--- START ---

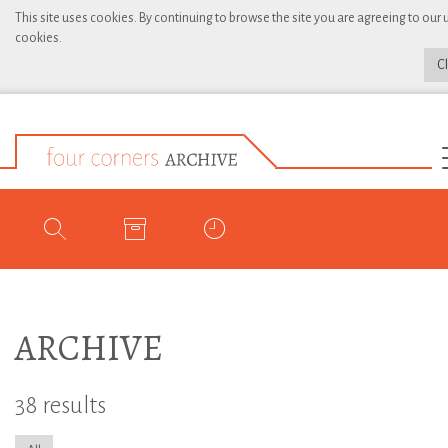
This site uses cookies. By continuing to browse the site you are agreeing to our 
cookies.
C
ARCHIVE
38 results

--- END ---

What you should do: Go through the material above, and wherever a line holds the word "cookies", copy it.

Your solution:
This site uses cookies. By continuing to browse the site you are agreeing to our 
cookies.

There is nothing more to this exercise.